== MATERIAL SUPPLIED
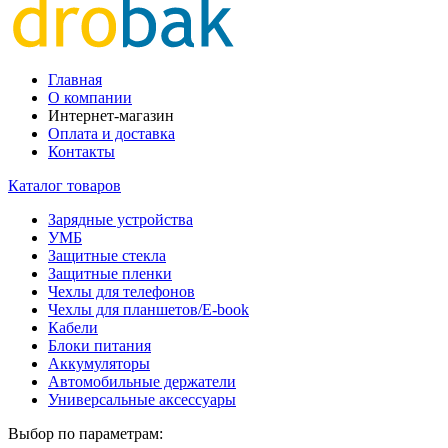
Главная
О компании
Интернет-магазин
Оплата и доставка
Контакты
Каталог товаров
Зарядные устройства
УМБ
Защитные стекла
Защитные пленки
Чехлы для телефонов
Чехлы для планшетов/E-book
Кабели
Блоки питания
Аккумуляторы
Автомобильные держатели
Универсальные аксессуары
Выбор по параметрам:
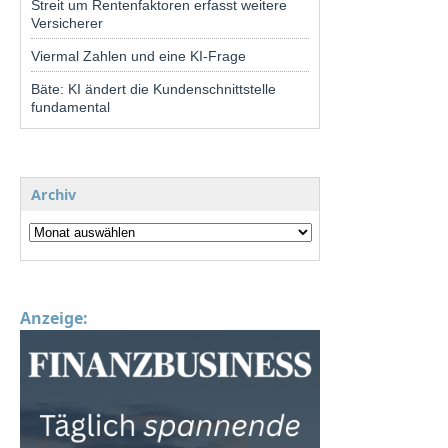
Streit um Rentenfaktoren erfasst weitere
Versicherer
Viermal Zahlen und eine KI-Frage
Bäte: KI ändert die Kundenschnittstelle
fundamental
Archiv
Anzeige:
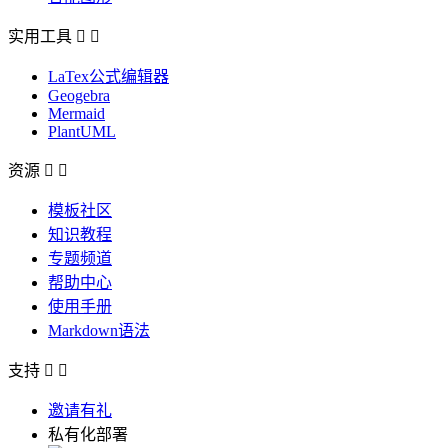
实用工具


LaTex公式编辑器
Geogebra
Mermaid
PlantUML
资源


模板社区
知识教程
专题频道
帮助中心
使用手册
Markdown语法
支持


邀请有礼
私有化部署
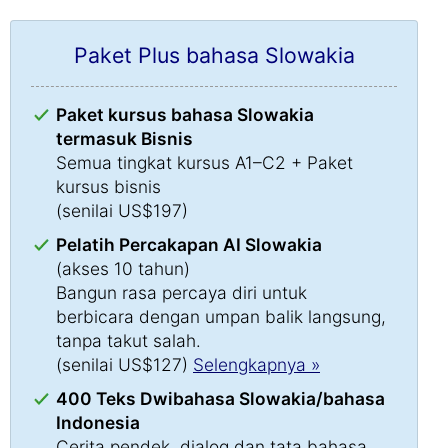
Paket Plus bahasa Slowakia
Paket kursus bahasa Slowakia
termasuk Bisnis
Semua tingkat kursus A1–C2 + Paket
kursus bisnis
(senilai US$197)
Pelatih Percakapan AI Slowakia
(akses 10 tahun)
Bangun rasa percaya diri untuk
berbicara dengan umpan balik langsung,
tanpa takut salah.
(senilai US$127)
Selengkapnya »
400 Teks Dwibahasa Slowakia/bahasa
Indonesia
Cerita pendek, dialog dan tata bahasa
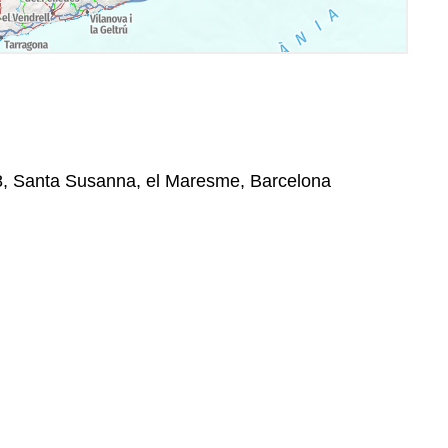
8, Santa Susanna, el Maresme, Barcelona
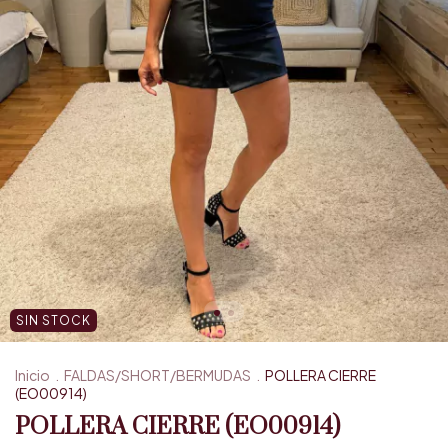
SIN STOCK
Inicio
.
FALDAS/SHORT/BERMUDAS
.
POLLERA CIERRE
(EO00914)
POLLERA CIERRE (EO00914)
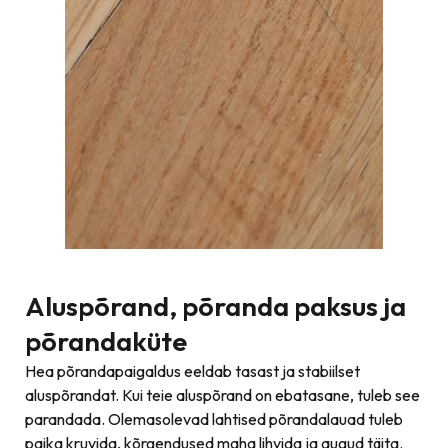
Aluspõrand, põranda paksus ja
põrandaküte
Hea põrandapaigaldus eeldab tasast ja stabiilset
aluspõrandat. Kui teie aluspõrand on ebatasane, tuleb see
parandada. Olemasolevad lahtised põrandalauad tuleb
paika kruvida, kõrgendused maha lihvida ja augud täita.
====
== MATERIAL SUPPLIED
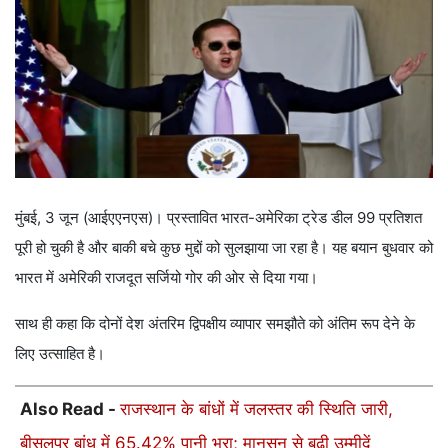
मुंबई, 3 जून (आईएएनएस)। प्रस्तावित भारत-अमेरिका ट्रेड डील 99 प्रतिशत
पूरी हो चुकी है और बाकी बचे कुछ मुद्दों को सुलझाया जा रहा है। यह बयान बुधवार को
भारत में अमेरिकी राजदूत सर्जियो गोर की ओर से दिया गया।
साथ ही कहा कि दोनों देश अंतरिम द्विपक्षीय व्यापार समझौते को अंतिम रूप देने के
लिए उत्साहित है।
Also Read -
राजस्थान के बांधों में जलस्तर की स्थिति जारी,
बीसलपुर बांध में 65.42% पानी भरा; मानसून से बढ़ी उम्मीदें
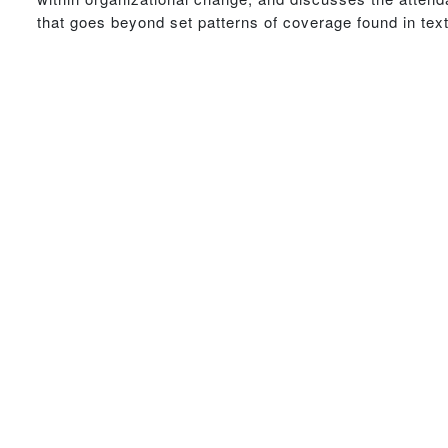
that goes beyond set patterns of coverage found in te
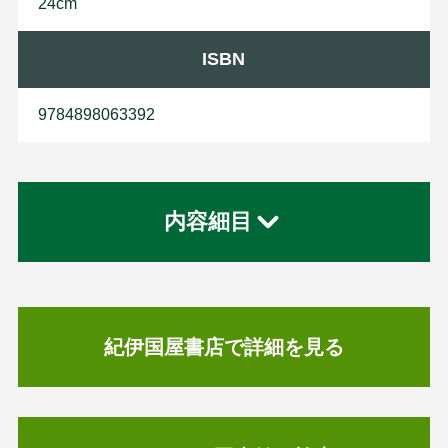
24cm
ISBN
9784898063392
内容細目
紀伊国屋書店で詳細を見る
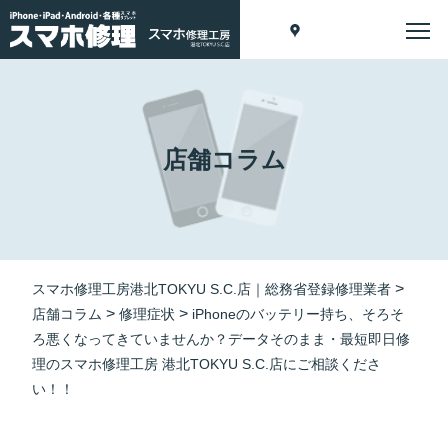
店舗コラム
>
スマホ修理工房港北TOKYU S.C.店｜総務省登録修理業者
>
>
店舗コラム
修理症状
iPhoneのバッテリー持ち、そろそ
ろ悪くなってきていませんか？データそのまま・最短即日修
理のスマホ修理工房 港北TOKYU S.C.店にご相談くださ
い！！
====
If a line contains the word "bahasa", count it; give the total for the entries above and nothing else.

* OUTPUT OF THE EXERCISE
4